- Leaders: Iskander Alaa Mahmoud Khaled
- Dates active: June 2018 – unknown
- Headquarters: Manbij, Aleppo Governorate, Syria (until 2024)
- Active regions: Aleppo and Idlib Governorates, Syria
- Ideology: Democracy Syrian nationalism
- Part of: Syrian Democratic Forces
- Wars: the Syrian Civil War

= Idlib Revolutionaries Brigade =

The Idlib Revolutionaries Brigade is an inactive armed Syrian group part of the Syrian Democratic Forces and associates itself with the Free Syrian Army, the group is mainly composed of individuals from the Idlib Governorate in northwestern Syria and opposes Turkey and its presence in Syria, as well as many of the groups it backs most of which are based or also operate in Idlib.

==Background==
The group was formed by 500 fighters a majority of whom are natives of Idlib from the Ahrar al-Zawiya Brigade in June 2018, and is affiliated with another SDF Arab faction, the Army of Revolutionaries which also uses Free Syrian Army imagery, to operate in Idlib on behalf of the Syrian Democratic Forces, while the group itself is headquartered in SDF-held Manbij in northeastern Aleppo.

After the foundation of the group, the Syrian Democratic Forces released a statement saying the group was established to fight terrorists in Idlib and surrounding areas.
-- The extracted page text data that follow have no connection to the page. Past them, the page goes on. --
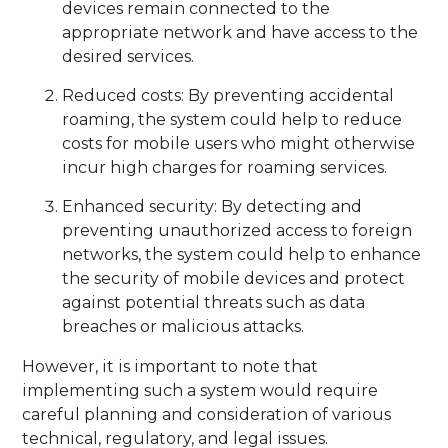
devices remain connected to the
appropriate network and have access to the
desired services.
Reduced costs: By preventing accidental
roaming, the system could help to reduce
costs for mobile users who might otherwise
incur high charges for roaming services.
Enhanced security: By detecting and
preventing unauthorized access to foreign
networks, the system could help to enhance
the security of mobile devices and protect
against potential threats such as data
breaches or malicious attacks.
However, it is important to note that
implementing such a system would require
careful planning and consideration of various
technical, regulatory, and legal issues.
The group's spokesman Mahmoud Khaled stated that the group opposes reconciliation with the Syrian government led by Bashar al-Assad saying that the government does not work in the favor of Syria, but rather for the interests of Russia and Iranian-backed Shiite militias. Khaled also told journalists that the Syrian Democratic Forces had met with officials from Jordan, Saudi Arabia and the United Arab Emirates in Kobane, and said that the meeting was organized by the United States to help combat Iranian and Turkish influence in Syria, with the deployment of Arab soldiers in Syria.

The group's leader, Iskander Alaa claims that Turkey is protecting Hayat Tahrir al-Sham (HTS), which he believes is still al-Nusra, despite openly denouncing its link to al-Qaeda, changing its name and merging with other groups to form HTS, and that Russian-Turkish negotiations have failed, he also believes that military action is necessary to remove HTS from Idlib in order to stop Russian airstrikes in Idlib and he called upon Idlib's locals to join the Idlib Revolutionaries Front, fight against HTS and al-Qaeda.

==History==
On its Facebook, the group claims to be active in fighting against the Turkish military and allied rebel groups fighting against the Syrian Democratic Forces in northern Syria. On 2 December 2019 a statement was released by the Idlib Revolutionaries Brigade, that claimed that Turkey had committed a massacre in Tel Rifaat and called upon the European Union, United States and Russia to intervene against Turkey and its military operation in northern Syria.